Suasana kamar itu menjadi hening. Aku masih duduk di tempat tidurnya, dan dia pun masih berbaring di sana. Aku merona, aku tahu tiba-tiba aku merasa pusing dan terjatuh ke atas tubuh pria itu.
"Kau tidak apa-apa?" ia bertanya padaku.
"Aku pusing," jawabku.
"Minuman keras apa yang sudah kau minum?"
"Aku tidak tahu", aku melihat ke arahnya dan hal itu membuatku semakin merona saja.
Pria ini tampan, dan aku tak dapat menjelaskan apa yang kurasakan saat melihat sepasang mata hitam itu yang sedang menatapku. Mm…apakah ini juga karena mabuk?
Sepertinya aku sudah gila, aku tak tahu lagi apa yang terjadi.
Kenapa dia menciumku?
Apakah dia mulai melepaskan kancing bajuku?
Apa yang sedang terjadi?
Tapi aku menyukai apa yang sedang dia lakukan. Aku tak dapat lagi mengenali diriku sendiri.
Aku terhenyak.
"Apakah kau menginginkan ini?" tanyanya saat mencium pipiku.
"Ya," aku mengerang.
"Apa kau menginginkan sesuatu yang mungkin nanti akan kau sesali?" kali ini nada suaranya terdengar serius.
"A-aku tidak tahu," aku berusaha duduk dan menyegerakan diri untuk mengancingkan bajuku kembali.
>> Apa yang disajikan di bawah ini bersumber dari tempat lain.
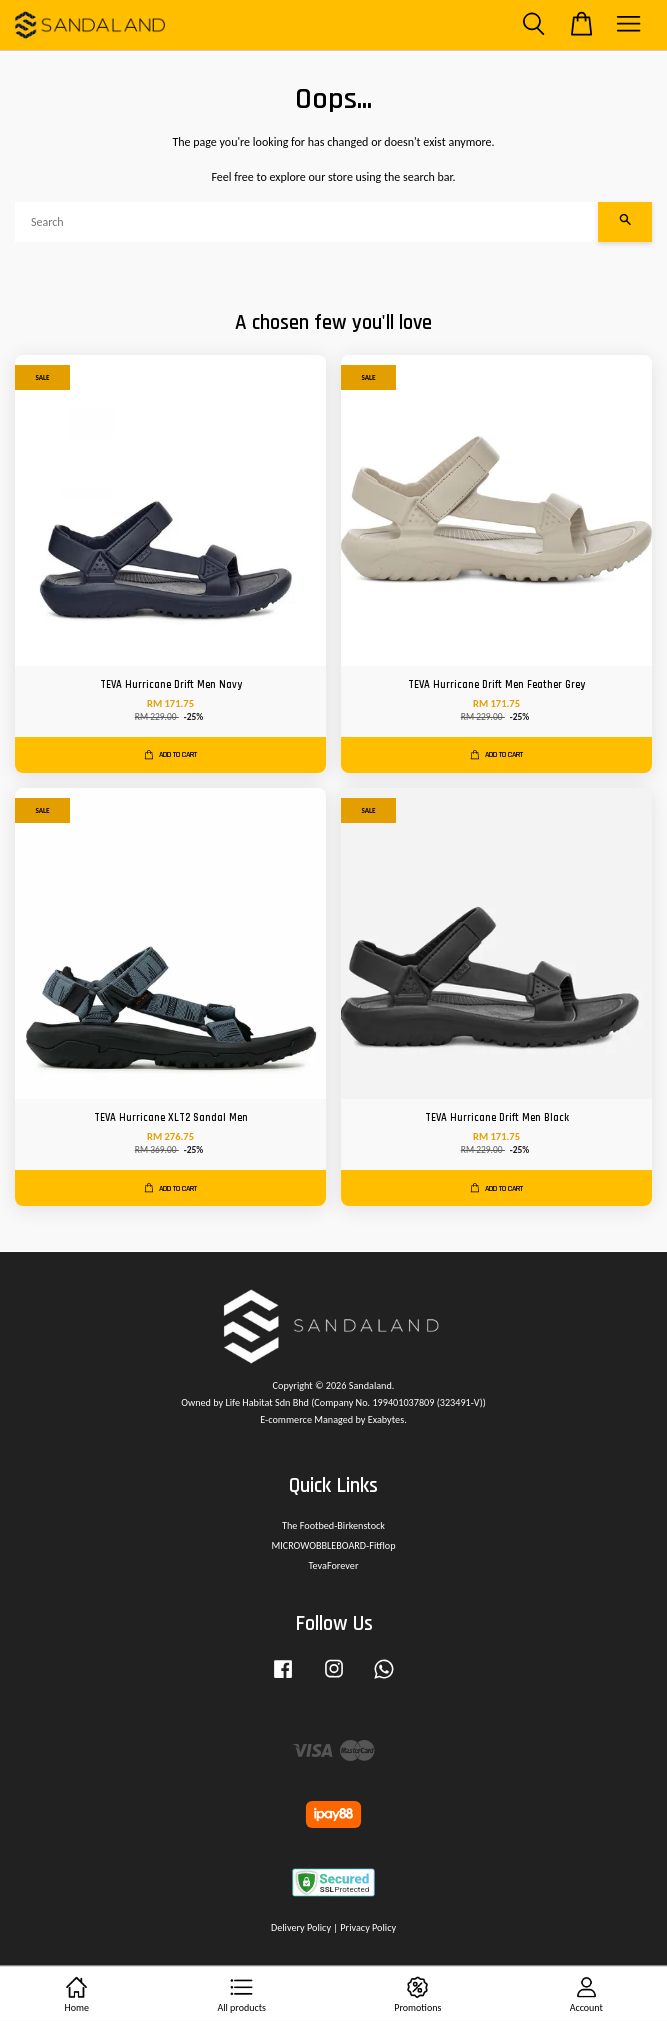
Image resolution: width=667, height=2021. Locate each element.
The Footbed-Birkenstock (333, 1525)
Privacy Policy (368, 1927)
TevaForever (334, 1565)
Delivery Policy (301, 1927)
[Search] (306, 222)
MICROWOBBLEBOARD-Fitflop (333, 1545)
"Baiklah kalau begitu," pria itu berkata dengan sebuah seringai terlihat di wajahnya, tapi ia tetap terlihat tampan.
"Tolong lupakan semua ini," aku berdiri, aku tidak tahu kenapa aku merasa kecewa saat mengetahui bahwa dia masih mengenakan seluruh pakaiannya.
Dia pun berdiri.
"Kau bisa pulang sendiri?" tanyanya tanpa menanggapi permintaanku.
"A-aku bisa," jawabku.
"Aku akan mengantarmu pulang ke rumah Keluarga Nostrad," katanya seolah cukup yakin bahwa aku tidak mampu untuk pulang sendirian.
"Mm…tidak perlu!", aku jadi berhati-hati setelah mengetahui bahwa dia dapat menyebarluaskan pada dunia mengenai apa yang telah terjadi, dan aku tahu itu adalah salahku.
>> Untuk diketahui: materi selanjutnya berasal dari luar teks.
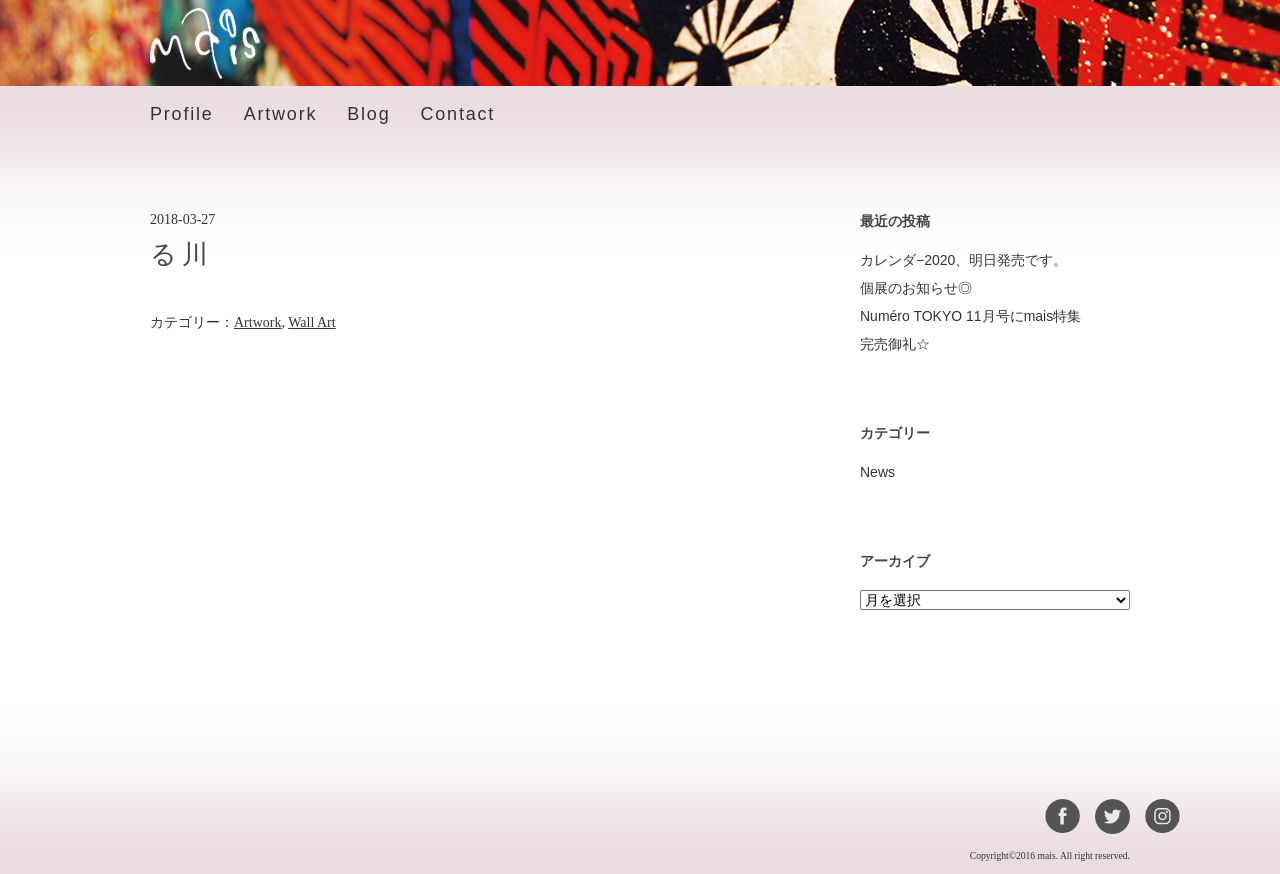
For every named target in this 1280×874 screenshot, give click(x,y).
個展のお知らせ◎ (916, 288)
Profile (182, 114)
Apakah hormon dapat disalahkan dalam hal ini, ataukah minuman keras itu?
.
.
Saat melompat keluar dari mobilnya, aku merasa gelisah. Aku menatap pria itu dalam-dalam.
"Lain kali jangan minum kalau kau tidak bisa menangani dirimu sendiri," katanya sambil mengemudikan mobilnya kembali.
Aku menatap mobil itu.
Tapi kau yang menciumku lebih dulu!, ucapku dalam hati.
TBC
.
.
A/N :
Tak lupa aku ingatkan, bahwa versi terjemahan dari Nothingness ini telah mengalami penyesuaian supaya lebih nyaman dibaca.